In the early stages of cloud computing, vendors used commercial off-the-shelf products for virtualized computing, storage, and network infrastructure delivered with standard API access. However, commercial products designed for traditional data centers proved inefficient for large cloud data centers. Cloud vendors started using redesigned servers that consolidated redundant components to optimize the cloud-based delivery of infrastructure resources. Amazon began redesigning its servers and hardware using KVM instead of Xen as the hypervisor. This redesign has allowed AWS to provide near bare metal performance to customers while offering the best price performance.

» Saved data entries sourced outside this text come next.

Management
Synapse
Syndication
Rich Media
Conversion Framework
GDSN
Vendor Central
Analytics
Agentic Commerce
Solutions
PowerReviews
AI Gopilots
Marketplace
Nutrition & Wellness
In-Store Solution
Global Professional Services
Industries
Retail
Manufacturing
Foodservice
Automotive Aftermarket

Optimization required massive changes in the architecture for better scalability and performance. Increasing customer demand for cloud resources required better CPU utilization and processor performance. Amazon began using Annapurna Labs (See note on acquisition below) to accelerate silicon innovation for general purpose cloud efficiencies and the artificial intelligence space using System On a Chip (SoCs). The joint effort led to the introduction of Amazon’s Nitro System, which efficiently offloaded some processes to hardware and allowed for a more efficient operation. Amazon’s EC2 platform provided customers with an efficient process, agile computation, the best price, and premium performance. Amazon’s silicon team introduced workload-optimized chips to beat the production cost and time of outsourcing chip development to companies like NVIDIA and Intel. While other vendors have partnered to offer custom chips designed for cloud solutions, Amazon, through the Annapurna acquisition, is unique by owning the end-to-end process of custom chip development.

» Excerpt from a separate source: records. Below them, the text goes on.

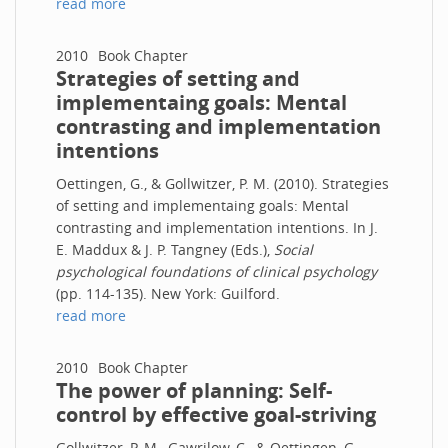
read more
2010
Book Chapter
Strategies of setting and
implementaing goals: Mental
contrasting and implementation
intentions
Oettingen, G., & Gollwitzer, P. M. (2010). Strategies
of setting and implementaing goals: Mental
contrasting and implementation intentions. In J.
E. Maddux & J. P. Tangney (Eds.),
Social
psychological foundations of clinical psychology
(pp. 114-135). New York: Guilford.
read more
2010
Book Chapter
The power of planning: Self-
control by effective goal-striving
Gollwitzer, P. M., Gawrilow, C., & Oettingen, G.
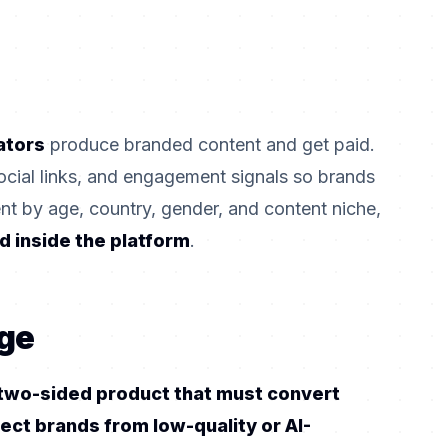
ators
produce branded content and get paid.
ocial links, and engagement signals so brands
lent by age, country, gender, and content niche,
d inside the platform
.
ge
a two-sided product that must convert
tect brands from low-quality or AI-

The following offerings from Amazon bring efficiencies to applications at the silicon level (more details can be found in the links embedded in each paragraph header):
AWS Graviton: First announced as Graviton in 2018 for general purpose workloads, the AWS Graviton Processor now has evolved with new versions optimized for computing, memory, and storage applications. Graviton2 was announced in 2019 and launched in 2020, and Graviton3 was announced in 2021 and launched in 2022, each improving on previous versions in terms of performance and energy consumption. Graviton customer testimonials range from various industries, from Cadence in electronic design to DirectTV in entertainment. A range of AWS partners use Graviton processors gaining efficiencies allowing for better competitiveness or improved profitability in providing services to customers.

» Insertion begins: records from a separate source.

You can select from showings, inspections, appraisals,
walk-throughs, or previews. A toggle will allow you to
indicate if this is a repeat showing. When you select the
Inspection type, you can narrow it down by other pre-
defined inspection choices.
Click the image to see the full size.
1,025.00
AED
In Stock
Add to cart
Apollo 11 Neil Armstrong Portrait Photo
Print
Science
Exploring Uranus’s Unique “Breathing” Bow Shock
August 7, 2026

AWS Inferentia: In contrast to Graviton, the AWS Inferentia is an Application Specific Integrated Circuit (ASIC) built for machine learning inference workloads. The volumes of machine learning workloads justify the investment into an ASIC chip similar to ASIC chips being used in network cards. An example of a large-scale need for GPU-based machine learning inference workloads is Amazon’s Alexa which has more than 100 million devices connected. For large workloads that process billions of inference requests every week, like Alexa, the cost savings and improved customer experience make a custom chip worthwhile.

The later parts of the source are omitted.